Posted on Friday, Oct 8th 2010

By guest author Shaloo Shalini

High-performance computing (HPC) just might be on the verge of a colossal shift in paradigm in terms of both technology and market aspects. The erstwhile islands of large-scale supercomputing facilities may soon become outdated thanks to inroads made by cloud computing into HPC territory in addressing the issues of scale, access, and affordability.

But let’s be realistic: This is not completely true for the top-notch supercomputing centers or the high-end tier of HPC setups dealing with specialized research for government, defense, and other performance-sensitive workloads. However, some of the academic research, pure sciences, weather modeling, automobile design simulations, aerospace, energy, life sciences, and the newer class of business intelligence (BI) and analytics applications may see the maximum benefit from this merger of HPC and cloud paradigm.

What is helping this merger of sorts between the mid and low end of the HPC world and cloud computing? Let’s look at some of the technology and market facilitators in this context.

First is the technology advancement in terms of newer hardware chips with multi-cores, better chip-to-chip interconnects, direct memory accesses, and overall energy efficiencies. The advent of GPGPU and chipmakers such as NVIDIA that are pushing toward a sort of commoditization of these smart processors such that they cater not only to the specialized HPC segment but also to the ever-increasing amounts of data and need for analytics and BI applications, speed, and agility for dealing with graphics, multimedia, digital media.
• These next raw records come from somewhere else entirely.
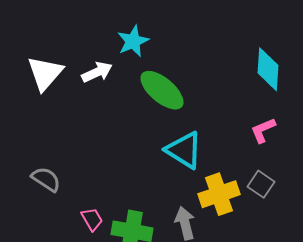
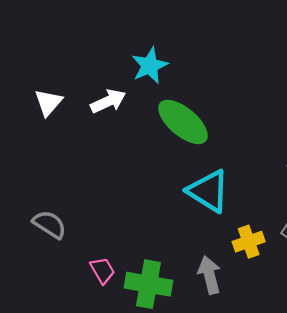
white triangle: (45, 73) -> (48, 102), size x0.7
yellow cross: (219, 194) -> (249, 242), size x0.7

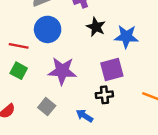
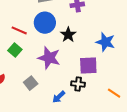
black star: (96, 27) -> (68, 35), moved
blue arrow: (84, 116) -> (59, 97), turned -88

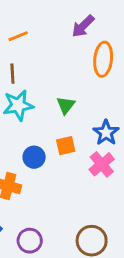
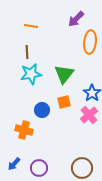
orange line: (18, 36) -> (31, 26), turned 32
green triangle: (66, 105) -> (64, 74), size x1.5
The first part of this HPC transformation was led by Intel’s x86 adoption – more than 81% of Top 500 list uses Intel processors.

Second is the ease with which some of the HPC setups can now leverage “cloud-bursting” to cater to their occasional additional needs of scaling up by using additional computing capacity on demand without having to either tear apart their existing expensive setup and upgrade to newer systems. IaaS vendors such as Amazon Compute Clusters or supercomputing on demand services from IBM and partners provide them with a way to achieve this in a cost-effective manner.
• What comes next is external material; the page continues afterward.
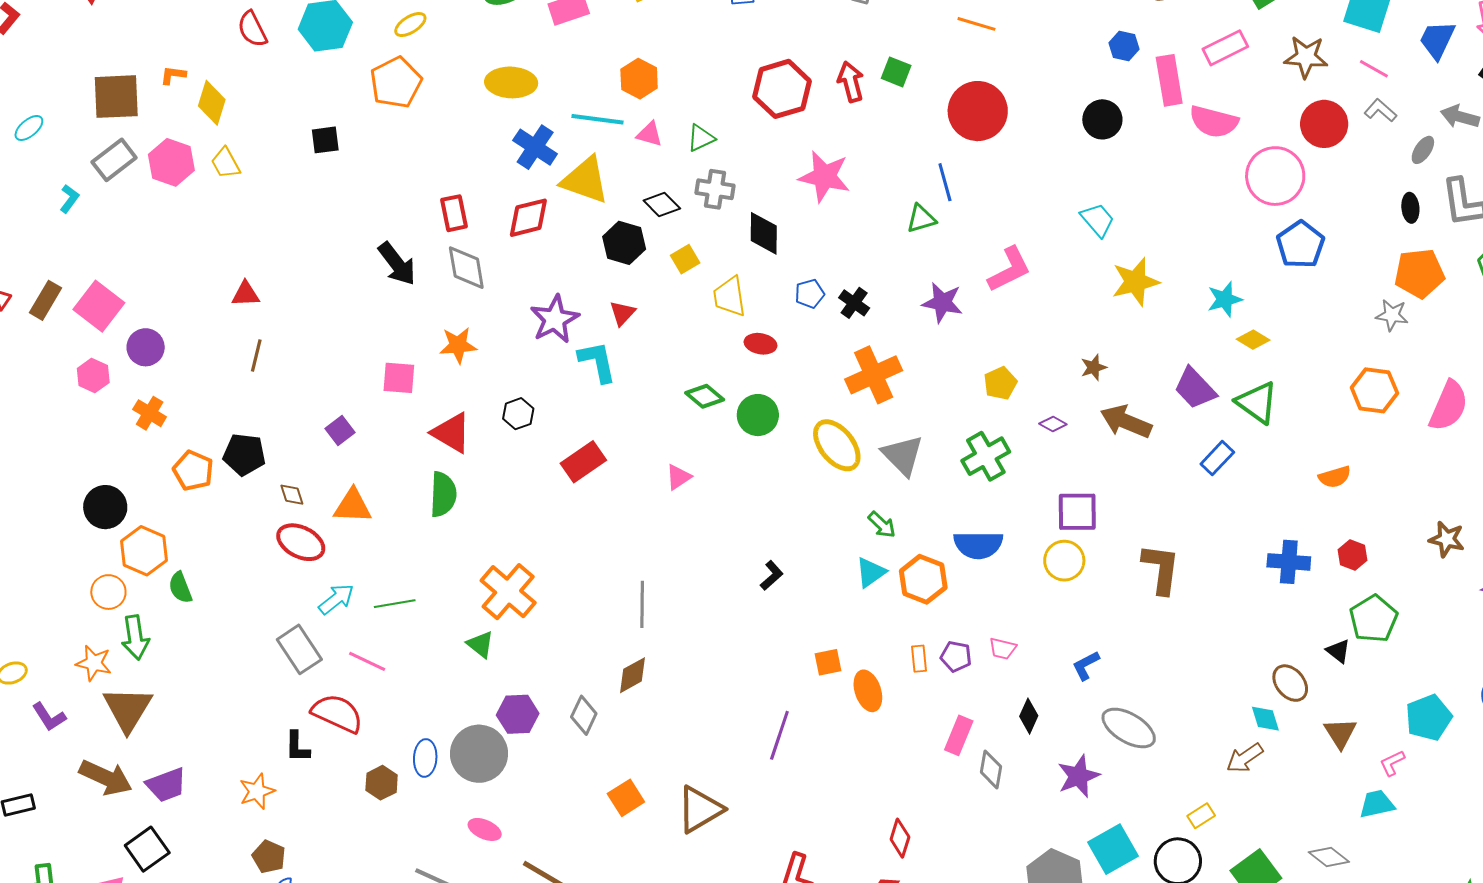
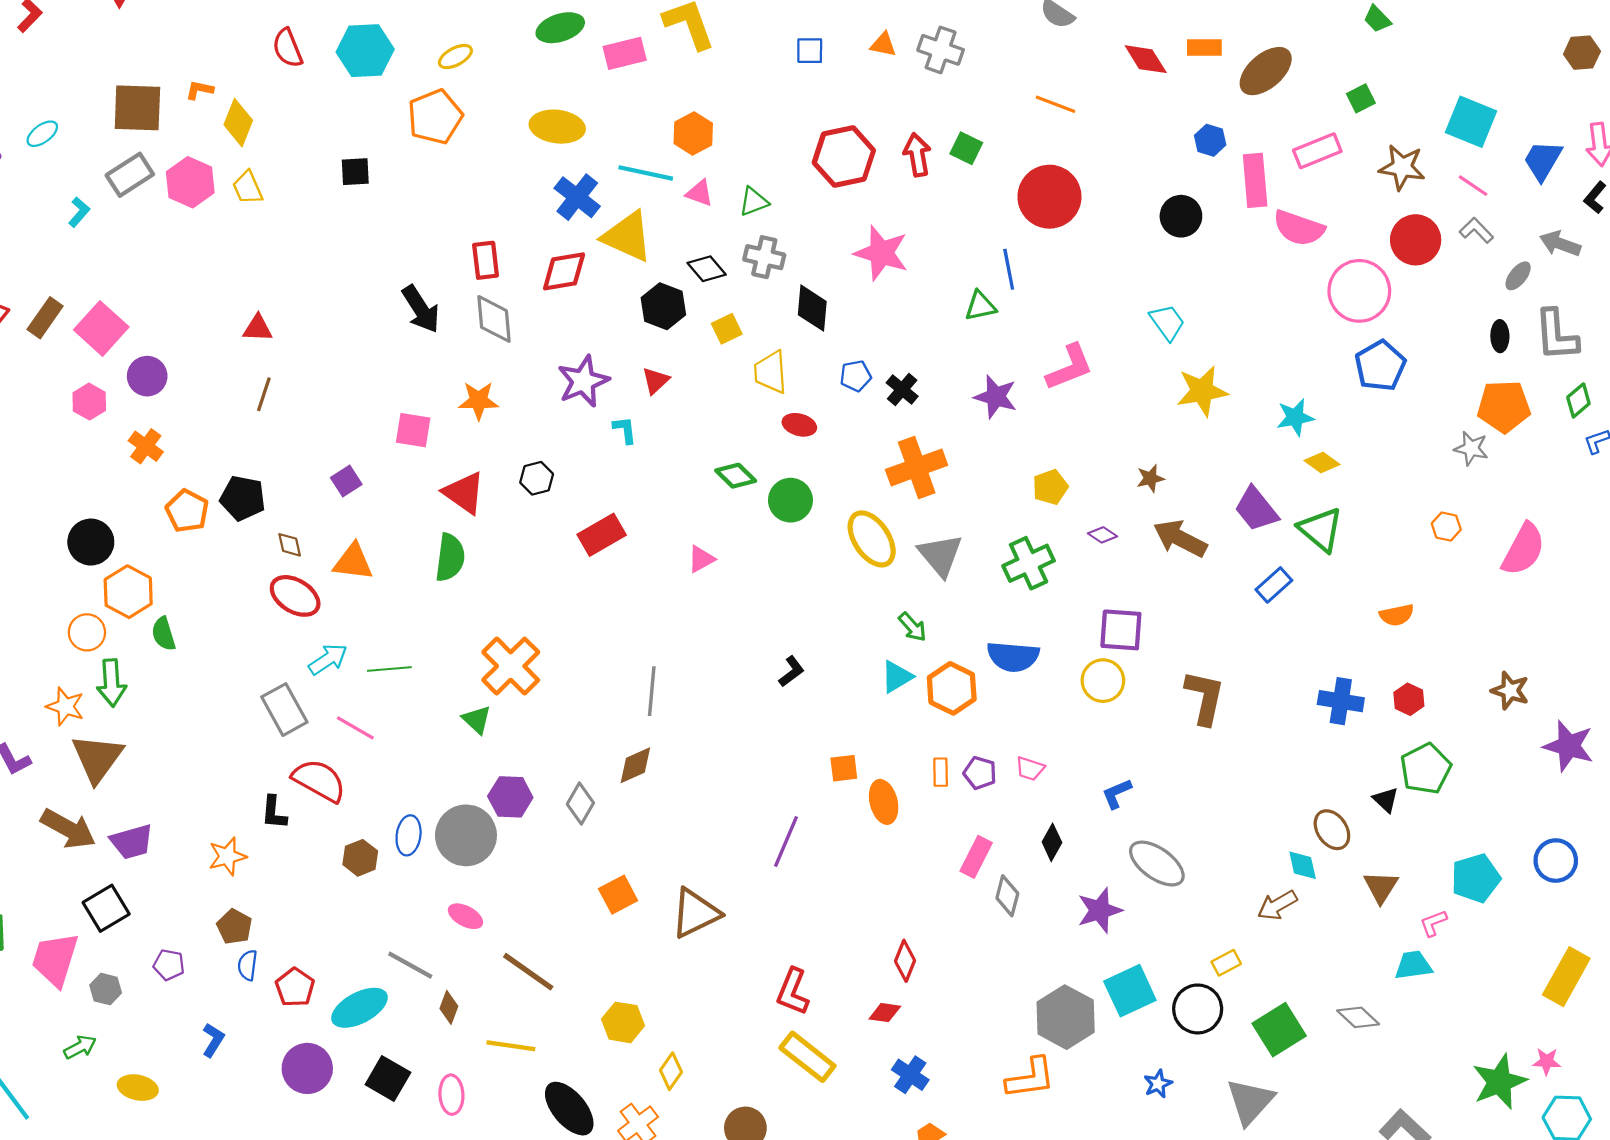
cyan L-shape: (597, 362) -> (625, 430), size x0.6
orange hexagon: (1374, 390) -> (1446, 527), size x0.6

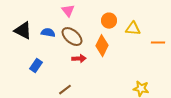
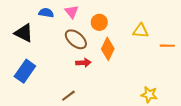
orange circle: (109, 21) -> (99, 22), moved
blue semicircle: (48, 33) -> (46, 13), moved
blue rectangle: (36, 66) -> (25, 71), moved, size x1.5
Last, the emergence of the SaaS flavor of some of the HPC applications in manufacturing, simulation and mathematical modeling, and financial analysis is increasingly making an impact on HPC users in terms of their interest and purchasing capacity.
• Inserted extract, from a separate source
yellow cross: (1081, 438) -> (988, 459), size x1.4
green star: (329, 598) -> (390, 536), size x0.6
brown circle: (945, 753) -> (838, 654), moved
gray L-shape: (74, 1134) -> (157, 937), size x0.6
However, there are roadblocks in the form of a large percentage of HPC applications being I/O intensive and the need to secure data access in the cloud. Until there are breakthroughs by smart entrepreneurs and innovators in the way HPC application data is staged or moves around in the cluster extending to the cloud, such applications will be sitting tight in traditional HPC centers or, optimistically, may be in a super specialized private HPC cloud.

There are many initiatives across the globe that herald this merging of HPC and cloud boundaries. Here are a few that I found interesting in this context:

  • CERN, the European Organization for Nuclear Research, a nuclear and particle physics research center, is developing a mega computing cloud to distribute data to scientists around the world as part of the LHC project.
  • Wolfram’s Mathematica offering provides some of the key modeling and simulation used for manufacturing product lifecycles, but in an on-demand application form based on R Systems.
  • In Europe, researchers are experimenting with attaining “scalability-on-demand” in their erstwhile islands of HPC clusters via SARA.
  • Amazon EC2 compute clusters – a customer case study.
  • SGI Cyclone supports computational fluid dynamics, finite element analysis, computational chemistry and materials, computational biology, and ontologies through its IaaS and SaaS offerings.
  • Harvard Medical School IT department has an on-demand cloud to augment individual research cluster initiatives.
  • Nonvirtualized server-based Penguin on Demand (POD) HPC Service.
  • Pharma manufacturing: Eli Lilly Systems is working on having up to 10 HPC applications “cloud enabled” by end of the year and to have release 1.0 of their self-service utility computing offering, known as their internal vending machine computing environment, rolled out internally.

In order to gauge the HPC industry’s point of view, I had a conversation with Phillip Morris, CTO of Platform Computing. He mentioned that CERN and a couple more Platform customers have already started deploying some of their business-critical HPC workloads in a cloud computing model. There are others in the life sciences, financial services, and EDA segment doing chip design and development who are working with a combination of Platform ISF or ISF plus LSF, but these are not yet in production mode.

On the topic of HPC workload characteristics that lend themselves well to a cloud model, Phil says, “A good example is, we have media customer, a visual content customer, 3-D movies and those kind of things, where for periods of perhaps two or thee months they have huge workloads for their creators infrastructure. For other periods, it is just basic design and architecture of the standard context of the frames that they are going to be putting together and visual drops etc that they can do on a local infrastructure. They have a partner that actually has a super computer that with lot of rendering software already on it, called Cerelink. For periods of time, they burst from their internal cluster out to the super computer, to do a lot of frame rendering and get that information back into the local cluster and integrate that into the movie overall.”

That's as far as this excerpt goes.